*YOUR TASK*
Look through the entries below for the string "уменьшить", and copy each line where it is found.

MATERIAL PROVIDED: Begin

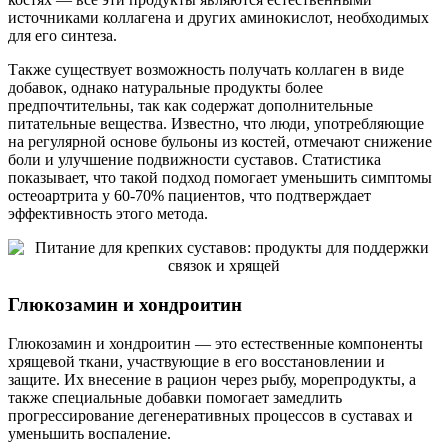
источниками коллагена и других аминокислот, необходимых
для его синтеза.
Также существует возможность получать коллаген в виде
добавок, однако натуральные продукты более
предпочтительны, так как содержат дополнительные
питательные вещества. Известно, что люди, употребляющие
на регулярной основе бульоны из костей, отмечают снижение
боли и улучшение подвижности суставов. Статистика
показывает, что такой подход помогает уменьшить симптомы
остеоартрита у 60-70% пациентов, что подтверждает
эффективность этого метода.
Глюкозамин и хондроитин
Глюкозамин и хондроитин — это естественные компоненты
хрящевой ткани, участвующие в его восстановлении и
защите. Их внесение в рацион через рыбу, морепродукты, а
также специальные добавки помогает замедлить
прогрессирование дегенеративных процессов в суставах и
уменьшить воспаление.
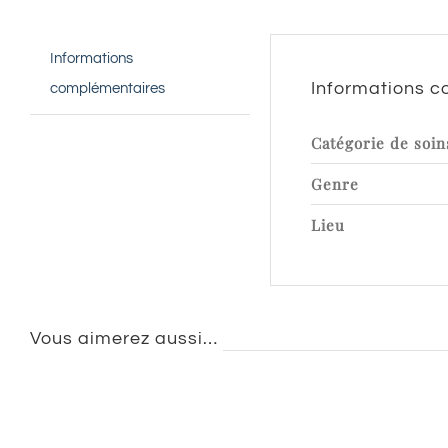
Informations
Informations 
complémentaires
Catégorie de soin
Genre
Lieu
Vous aimerez aussi…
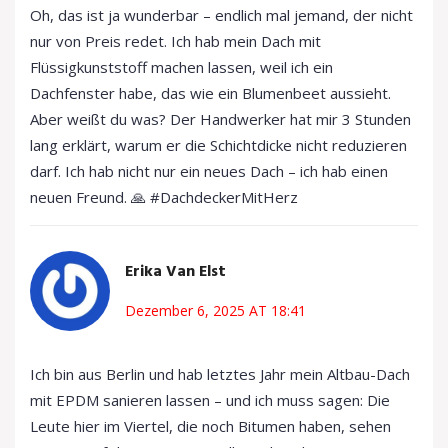
Oh, das ist ja wunderbar – endlich mal jemand, der nicht
nur von Preis redet. Ich hab mein Dach mit
Flüssigkunststoff machen lassen, weil ich ein
Dachfenster habe, das wie ein Blumenbeet aussieht.
Aber weißt du was? Der Handwerker hat mir 3 Stunden
lang erklärt, warum er die Schichtdicke nicht reduzieren
darf. Ich hab nicht nur ein neues Dach – ich hab einen
neuen Freund. 🙏 #DachdeckerMitHerz
Erika Van Elst
Dezember 6, 2025 AT 18:41
Ich bin aus Berlin und hab letztes Jahr mein Altbau-Dach
mit EPDM sanieren lassen – und ich muss sagen: Die
Leute hier im Viertel, die noch Bitumen haben, sehen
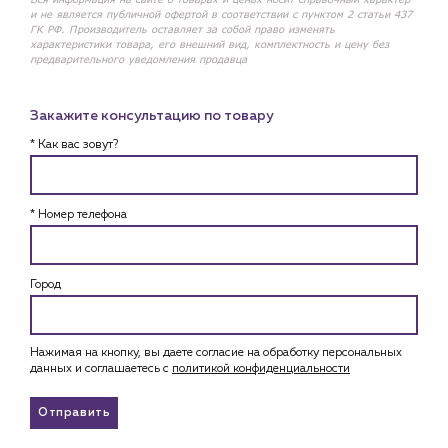
и не является публичной офертой в соответствии с пунктом 2 статьи 437
ГК РФ. Производитель оставляет за собой право изменять
характеристики товара, его внешний вид, комплектность и цену без
предварительного уведомления продавца
Закажите консультацию по товару
* Как вас зовут?
* Номер телефона
Город
Нажимая на кнопку, вы даете согласие на обработку персональных
данных и соглашаетесь c
политикой конфиденциальности
Отправить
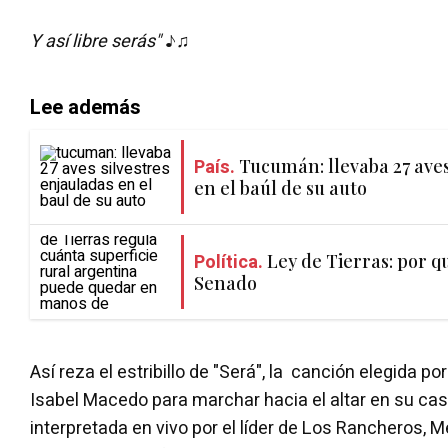
Y así libre serás"
♪♫
Lee además
País.
Tucumán: llevaba 27 aves
en el baúl de su auto
Política.
Ley de Tierras: por q
Senado
Así reza el estribillo de "Será", la canción elegida 
Isabel Macedo para marchar hacia el altar en su ca
interpretada en vivo por el líder de Los Rancheros,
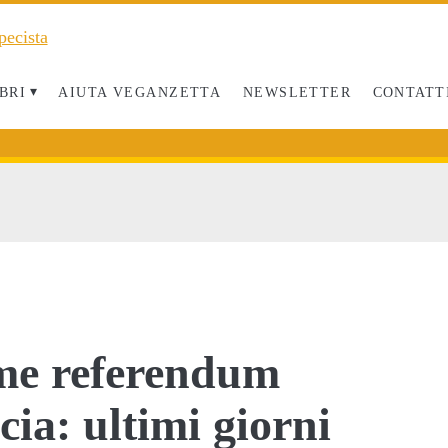
BRI
AIUTA VEGANZETTA
NEWSLETTER
CONTATT
rme referendum
cia: ultimi giorni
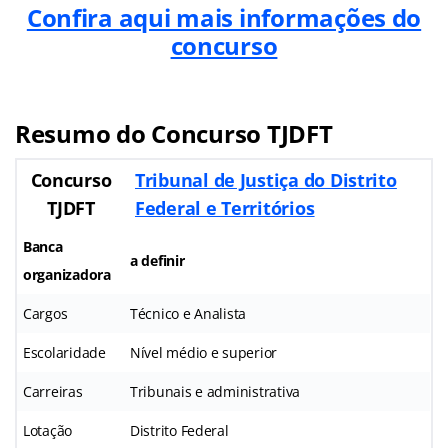
Confira aqui mais informações do
concurso
Resumo do Concurso TJDFT
Concurso
Tribunal de Justiça do Distrito
TJDFT
Federal e Territórios
Banca
a definir
organizadora
Cargos
Técnico e Analista
Escolaridade
Nível médio e superior
Carreiras
Tribunais e administrativa
Lotação
Distrito Federal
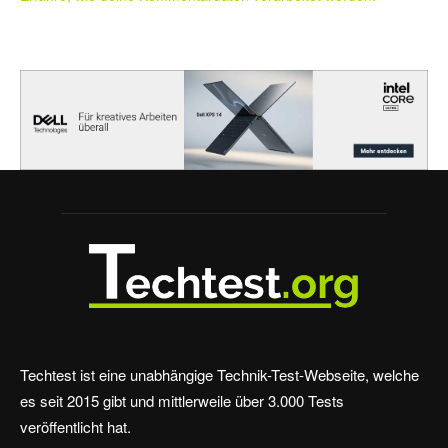
Techtest ist eine unabhängige Technik-Test-Webseite, welche
es seit 2015 gibt und mittlerweile über 3.000 Tests
veröffentlicht hat.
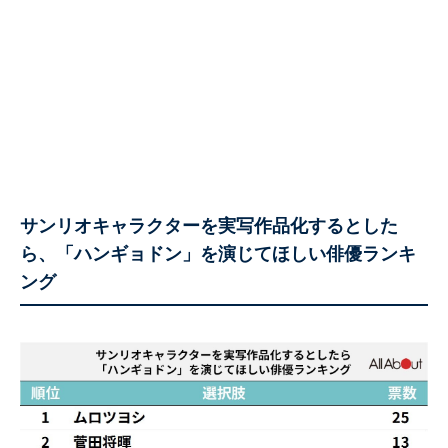
サンリオキャラクターを実写作品化するとした
ら、「ハンギョドン」を演じてほしい俳優ランキ
ング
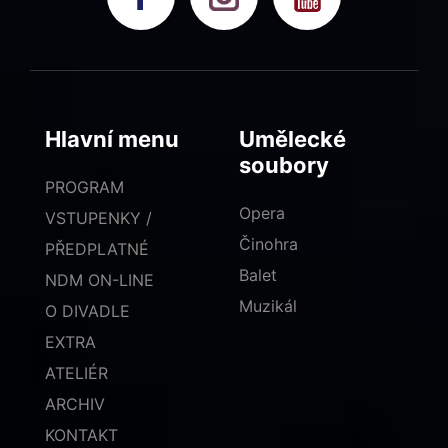
Hlavní menu
Umělecké
soubory
PROGRAM
Opera
VSTUPENKY /
Činohra
PŘEDPLATNÉ
Balet
NDM ON-LINE
Muzikál
O DIVADLE
EXTRA
ATELIÉR
ARCHIV
KONTAKT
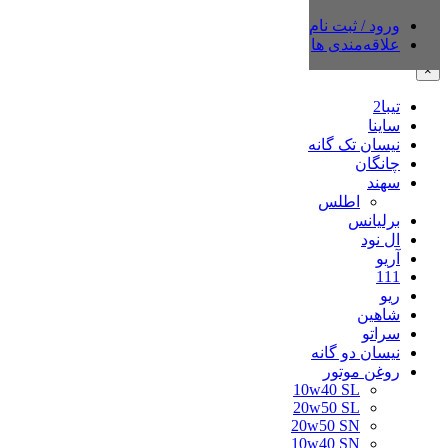
ورود / ثبت نام
دسته‌بندی‌ها
علاقه‌مندی ها
×
تیبا2
ساینا
نیسان تک گانه
چانگان
سهند
اطلس
برلیانس
ال نود
آریو
111
ریو
شاهین
سراتو
نیسان دو گانه
روغن موتور
10w40 SL
20w50 SL
20w50 SN
10w40 SN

MATERIAL PROVIDED: End

*ANSWER SECTION*
показывает, что такой подход помогает уменьшить симптомы
уменьшить воспаление.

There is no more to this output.